Nondisplacement of Qualified Workers
(a) Consistent with the efficient performance of this contract,
the contractor and its subcontractors shall, except as otherwise
provided herein, in good faith offer those employees (other than
managerial and supervisory employees) employed under the predecessor
contract whose employment will be terminated as a result of award of
this contract or the expiration of the contract under which the
employees were hired, a right of first refusal of employment under
this contract in positions for which employees are qualified. The
contractor and its subcontractors shall determine the number of
employees necessary for efficient performance of this contract and
may elect to employ fewer employees than the predecessor contractor
employed in connection with performance of the work. Except as
provided in paragraph (b) there shall be no employment opening under
this contract, and the contractor and any subcontractors shall not
offer employment under this contract, to any person prior to having
complied fully with this obligation. The contractor and its
subcontractors shall make an express offer of employment to each
employee as provided herein and shall state the time within which
the employee must accept such offer, but in no case shall the period
within which the employee must accept the offer of employment be
less than 10 days.
(b) Notwithstanding the obligation under paragraph (a) above,
the contractor and any subcontractors (1) May employ under this
contract any employee who has worked for the contractor or
subcontractor for at least three months immediately preceding the
commencement of this contract and who would otherwise face lay-off
or discharge, (2) are not required to offer a right of first refusal
to any employee(s) of the predecessor contractor who are not service
employees within the meaning of the Service Contract Act of 1965, as
amended, 41 U.S.C. 357(b), and (3) are not required to offer a right
of first refusal to any employee(s) of the predecessor contractor
whom the contractor or any of its subcontractors reasonably
believes, based on the particular employee’s past performance, has
failed to perform suitably on the job.
(c) In accordance with Federal Acquisition Regulation 52.222-
41(n), the contractor shall, not less than 10 days before completion
of this contract, furnish the Contracting Officer a certified list
of the names of all service employees working under this contract
and its subcontracts during the last month of contract performance.
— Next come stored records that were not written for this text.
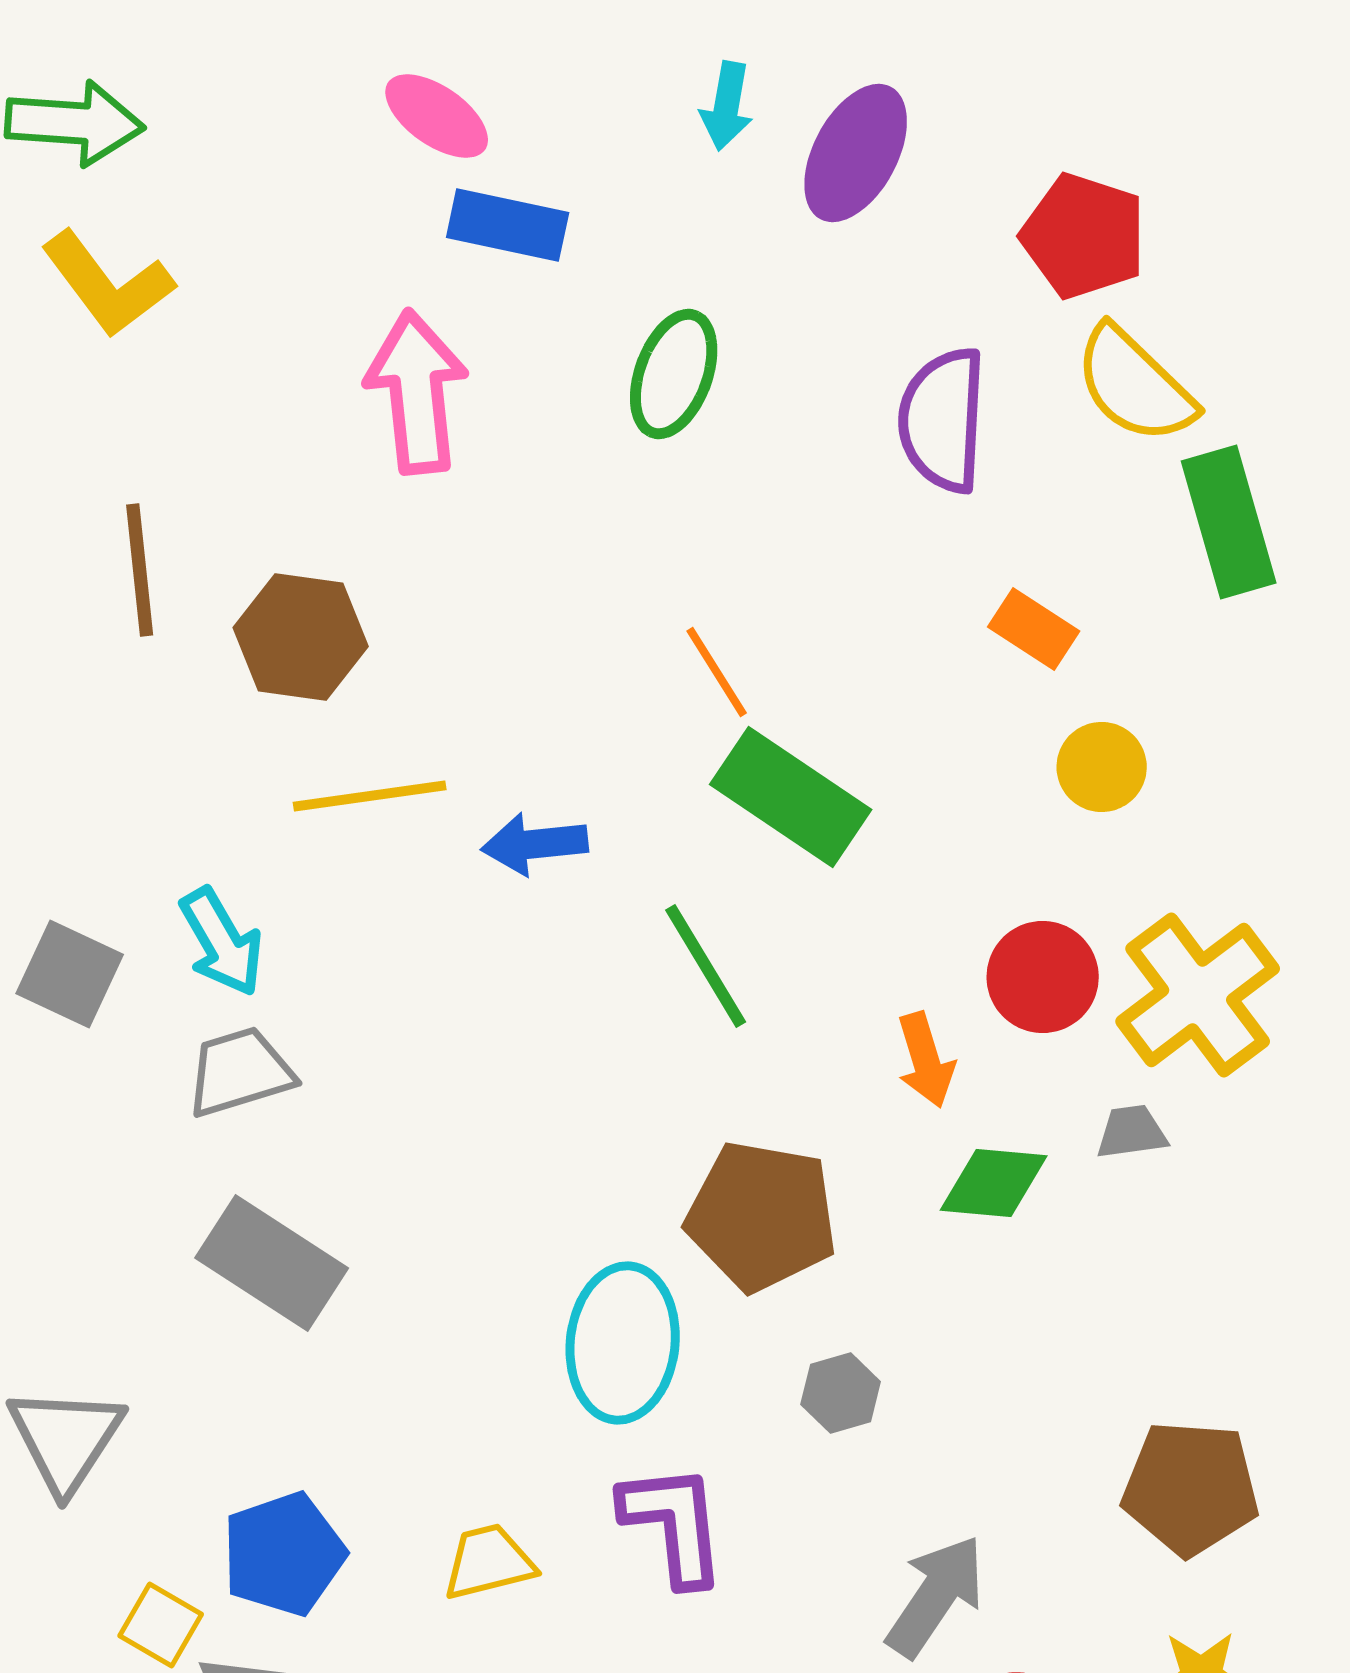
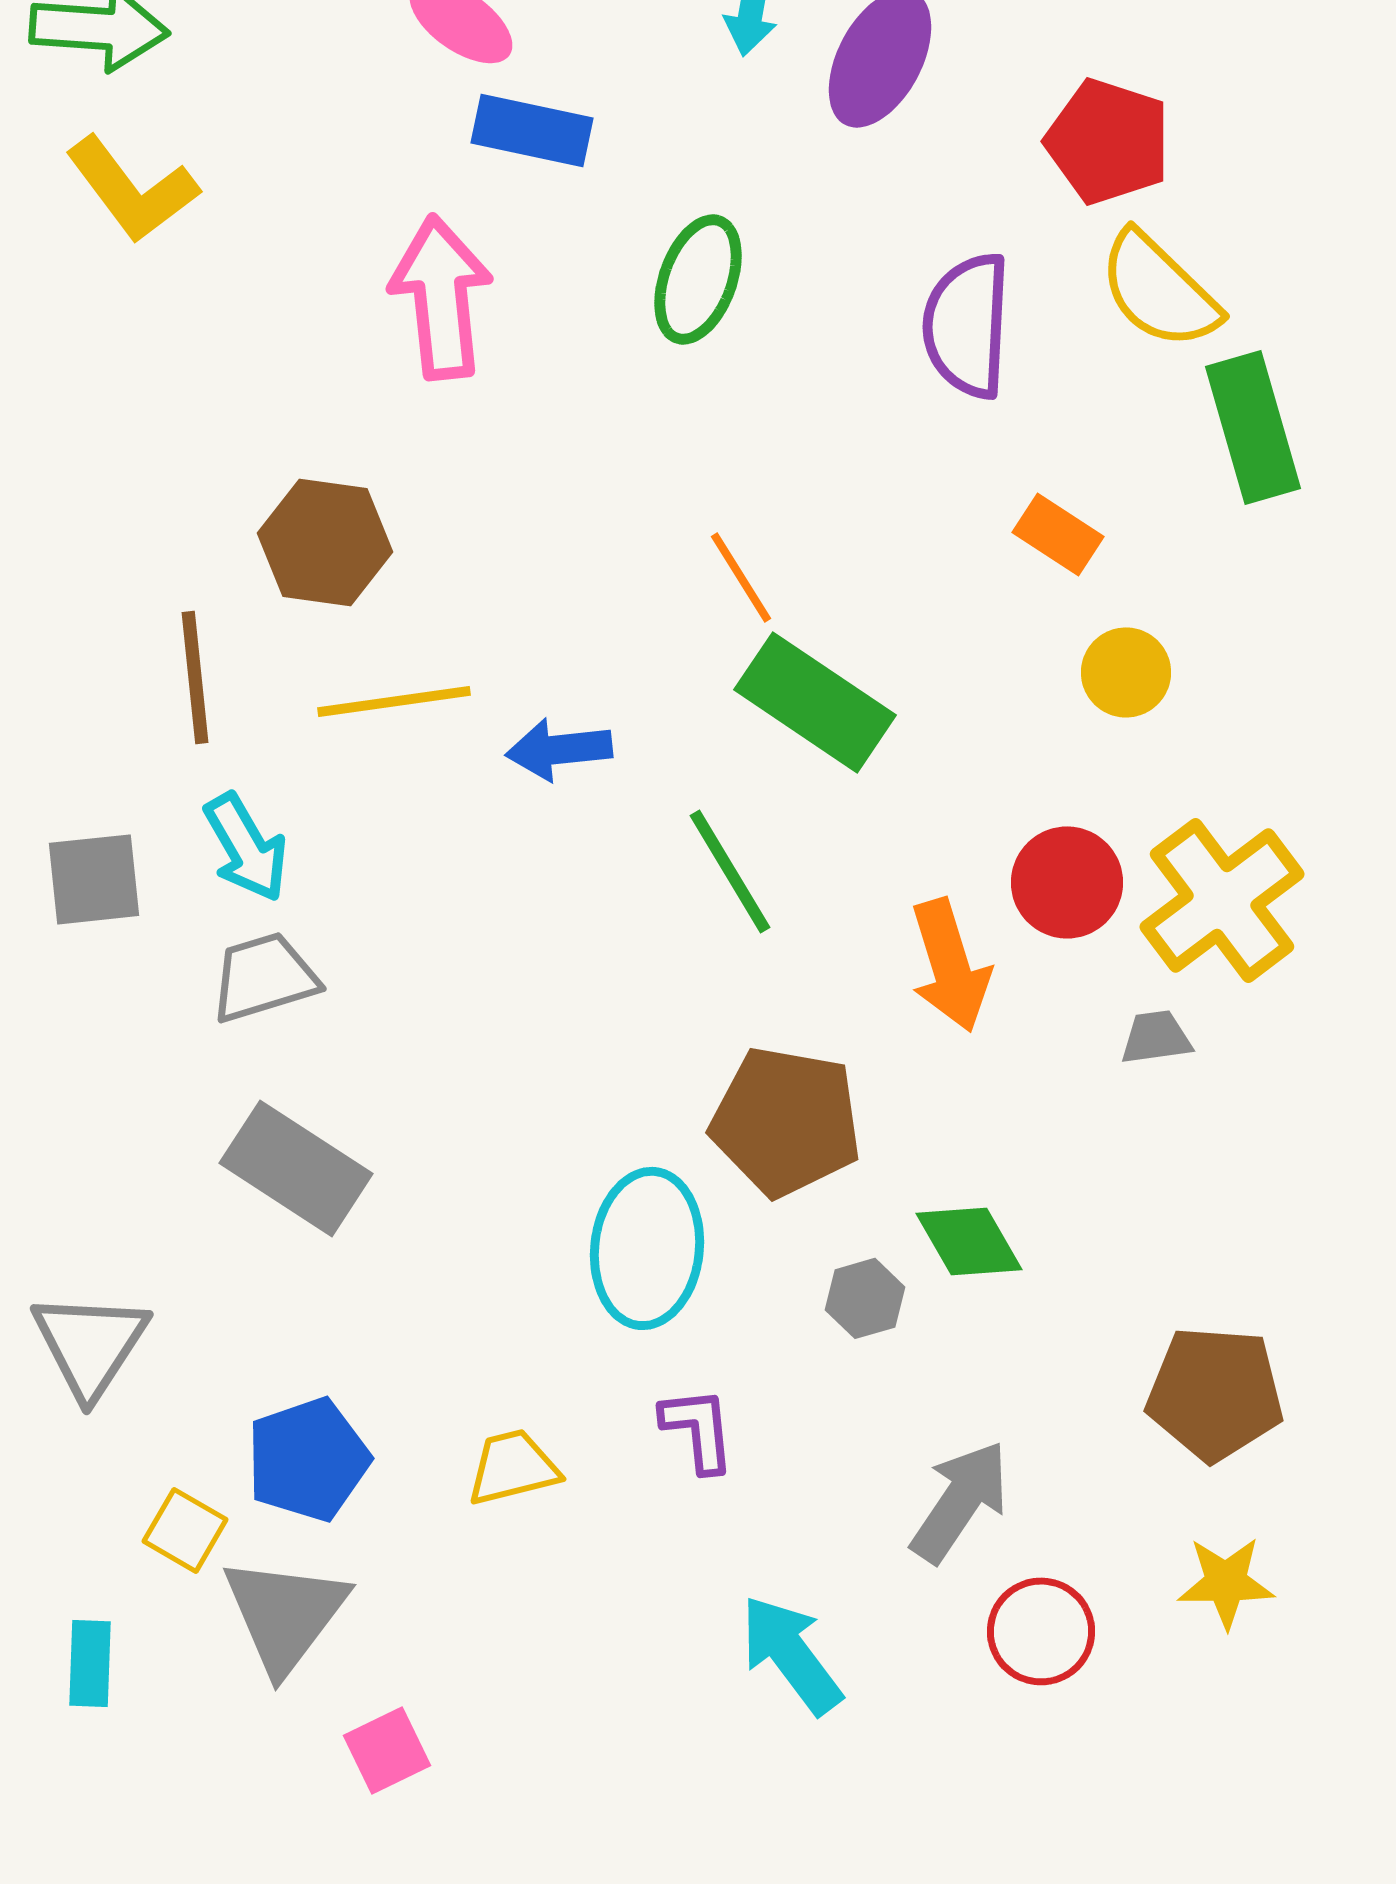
brown line: (140, 570) -> (195, 677), moved
gray square: (70, 974) -> (94, 879), turned -31
orange arrow: (926, 1060) -> (950, 965), size x1.4
green diamond: (994, 1183) -> (969, 1241), moved, turned 55
purple L-shape: (674, 1524) -> (698, 1429), size x0.7

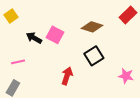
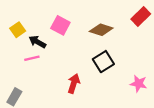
yellow square: (11, 16) -> (18, 30), moved
pink square: (55, 35) -> (60, 25), moved
pink line: (18, 62) -> (32, 58), moved

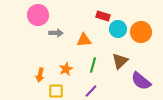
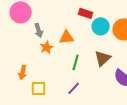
gray arrow: (56, 33) -> (39, 30), turned 72
orange star: (66, 69) -> (47, 47), moved

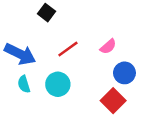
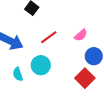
cyan semicircle: (24, 84) -> (18, 74), moved

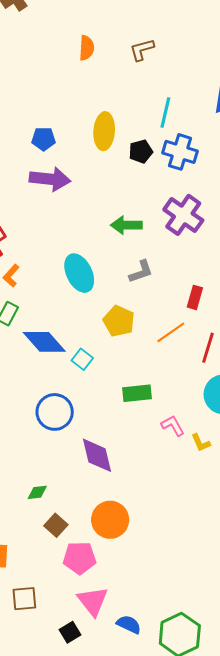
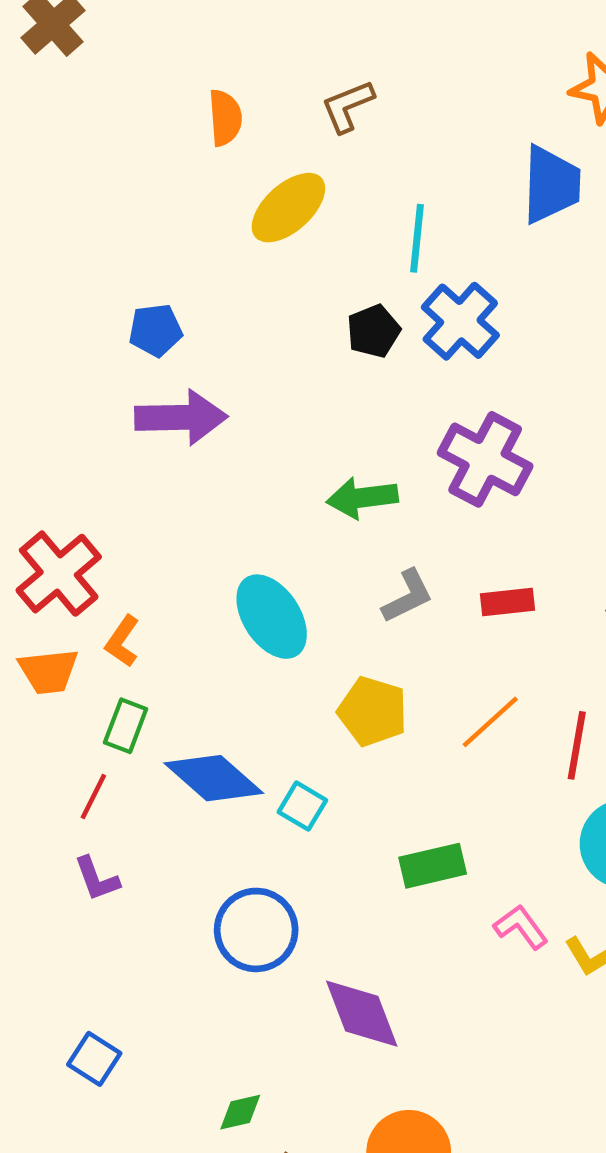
yellow ellipse: (104, 131) -> (288, 208), moved, turned 51
blue cross: (180, 152) -> (460, 321), turned 32
red rectangle: (195, 297) -> (508, 602), moved, turned 75

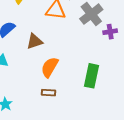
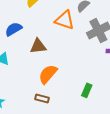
green rectangle: (91, 76) -> (87, 90), size x0.6

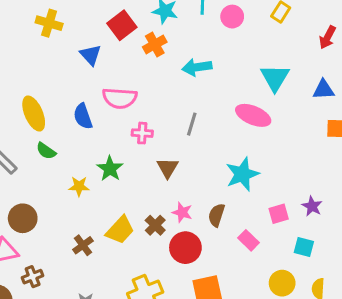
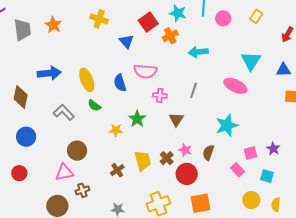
yellow trapezoid: (120, 230) -> (143, 161), turned -60
pink rectangle: (248, 240) -> (237, 170), moved

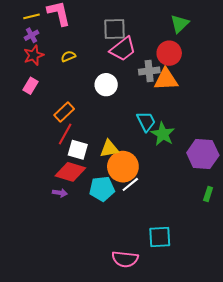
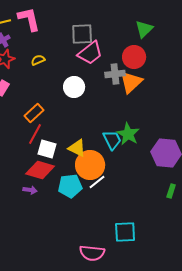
orange triangle: (166, 79) -> (131, 82), turned -40
cyan trapezoid: (146, 121) -> (112, 140), moved
yellow triangle: (109, 149) -> (77, 148), turned 36

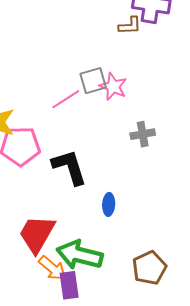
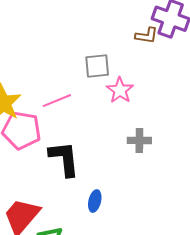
gray square: (93, 81) -> (97, 66), moved
pink line: (66, 99) -> (57, 101), moved

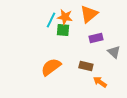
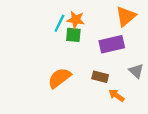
orange triangle: (89, 14) -> (126, 16), moved
purple rectangle: (96, 38) -> (112, 44), size x1.5
gray triangle: (114, 52) -> (136, 71), moved

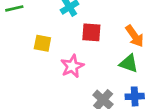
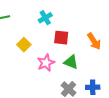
yellow square: (42, 43) -> (24, 45), turned 32
green triangle: (129, 63) -> (71, 62), moved

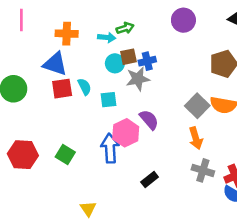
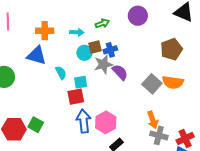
green arrow: (125, 28) -> (102, 23), moved
red square: (62, 89) -> (76, 97), moved
purple semicircle: (149, 120) -> (120, 72), moved
pink hexagon: (126, 133) -> (106, 122), moved
orange arrow: (196, 138) -> (153, 120), moved
green square: (65, 155) -> (36, 125), moved

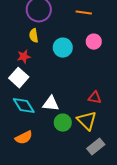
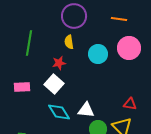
pink circle: (94, 42) -> (129, 48), size x1.5

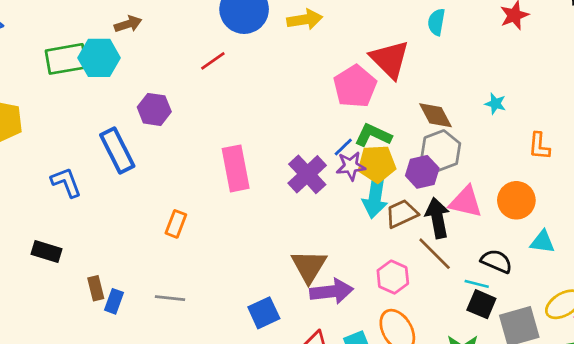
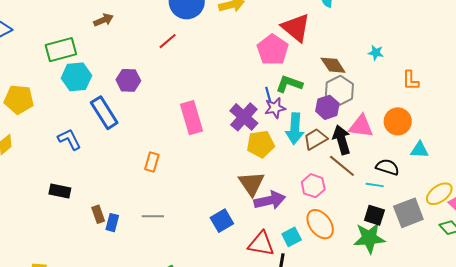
cyan hexagon: (99, 58) -> (76, 77), moved
blue line: (343, 147) -> (268, 95), turned -56
yellow pentagon: (377, 164) -> (260, 144), moved
black square: (481, 304) -> (374, 215), moved

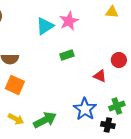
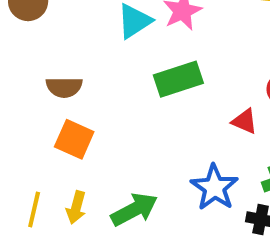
green rectangle: (67, 55) -> (178, 79), size x1.6
yellow arrow: (16, 119) -> (76, 207), turned 77

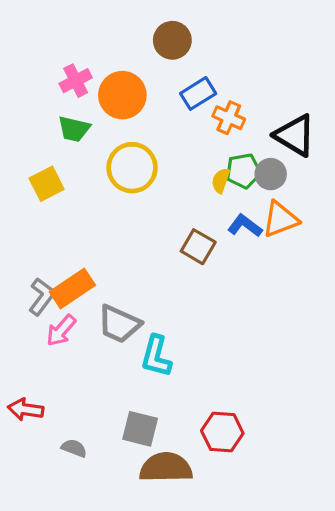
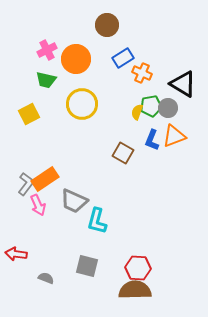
blue L-shape: (245, 226) -> (152, 140), turned -105
pink arrow: (61, 330) -> (38, 205), turned -65
brown semicircle: (166, 467) -> (135, 290), moved

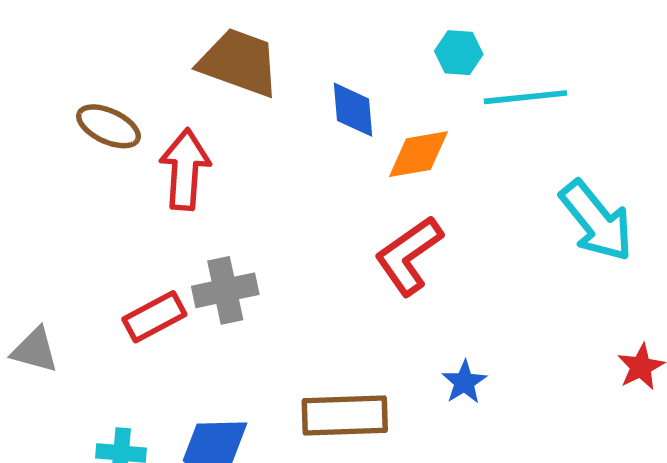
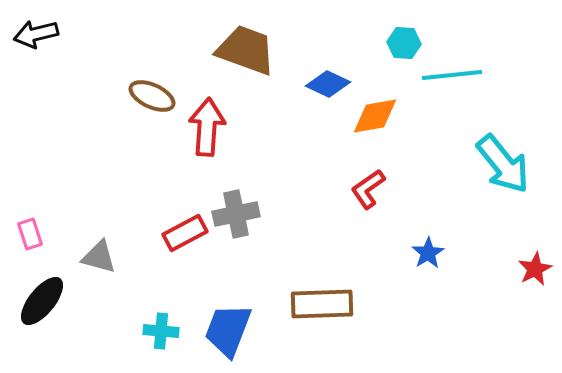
blue diamond: (353, 110) -> (328, 84), turned -60
red L-shape: (409, 256) -> (368, 189), size x0.7
blue star: (464, 382) -> (428, 253), moved

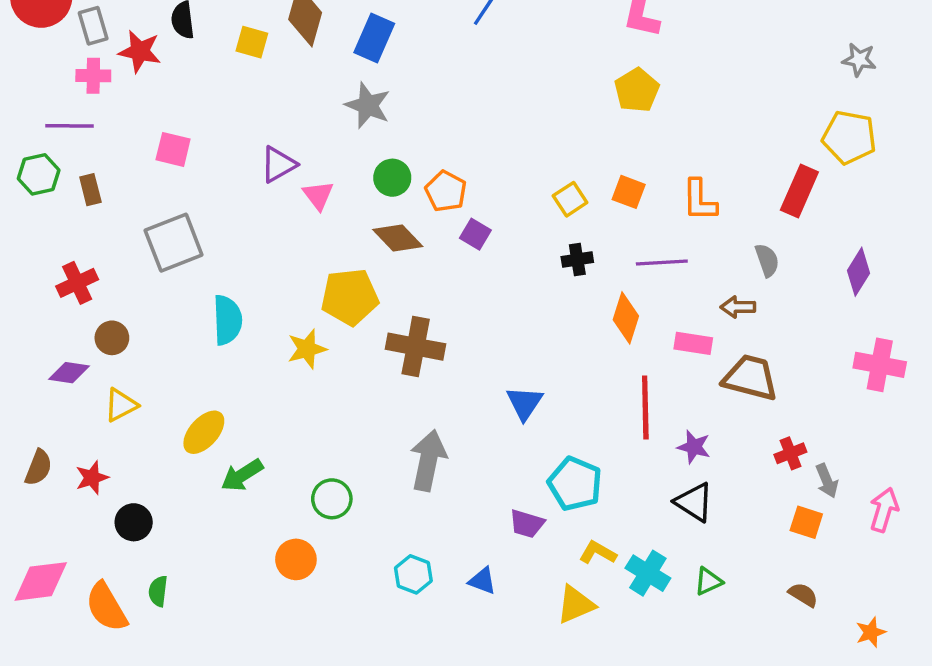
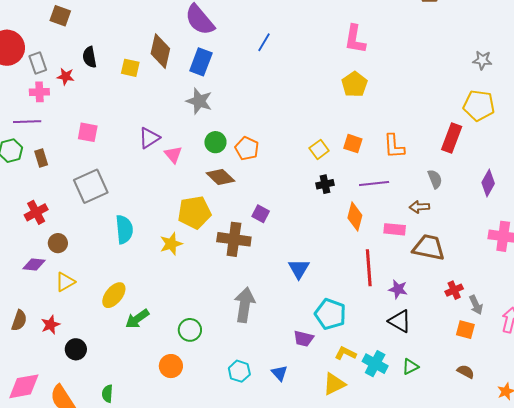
red star: (140, 51) -> (66, 76), size x0.7
purple square: (475, 234) -> (261, 214), moved
blue triangle: (482, 581) -> (279, 373), turned 30
green semicircle: (158, 591) -> (107, 394), moved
The list shall also contain anniversary dates of employment of each
service employee under this contract and its predecessor contracts
either with the current or predecessor contractors or their
subcontractors. The Contracting Officer will provide the list to the
successor contractor, and the list shall be provided on request, to
employees or their representatives.
(d) If it is determined, pursuant to regulations issued by the
Secretary of Labor (Secretary), that the contractor or its
subcontractors are not in compliance with the requirements of this
clause or any regulation or order of the Secretary, appropriate
sanctions may be imposed and remedies invoked against the contractor
or its subcontractors, as provided in Executive Order 13495, the
regulations, and relevant orders of the Secretary, or as otherwise
provided by law.
(e) In every subcontract entered into in order to perform
services under this contract, the contractor will include provisions
that ensure that each subcontractor will honor the requirements of
paragraphs (a) through (b) with respect to the employees of a
predecessor subcontractor or subcontractors working under this
contract, as well as of a predecessor contractor and its
subcontractors. The subcontract shall also include provisions to
ensure that the subcontractor will provide the contractor with the
information about the employees of the subcontractor needed by the
contractor to comply with paragraph (c), above. The contractor will
take such action with respect to any such subcontract as may be
directed by the Secretary as a means of enforcing such provisions,
including the imposition of sanctions for noncompliance: Provided,
however, that if the contractor, as a result of such direction,
becomes involved in litigation with a subcontractor, or is
threatened with such involvement, the contractor may request that
the United States enter into such litigation to protect the
interests of the United States.
(f) The Contracting Officer shall withhold or cause to be
withheld from the prime contractor under this or any other
Government contract with the same prime contractor such sums as an
authorized official of the Department of Labor requests, upon a
determination by the Administrator, the Administrative Law Judge, or
the Administrative Review Board that there has been a failure to
comply with the terms of this clause and that wages lost as a result
of the violations are due to employees or that other monetary relief
is appropriate. If the Contracting Officer or the Administrator,
upon final order of the Secretary, finds that the contractor has
failed to provide a list of the names of employees working under the
contract, the Contracting Officer may in his or her discretion, or
upon request by the Administrator, take such action as may be
necessary to cause the suspension of the payment of contract funds
until such time as the list is provided to the Contracting Officer.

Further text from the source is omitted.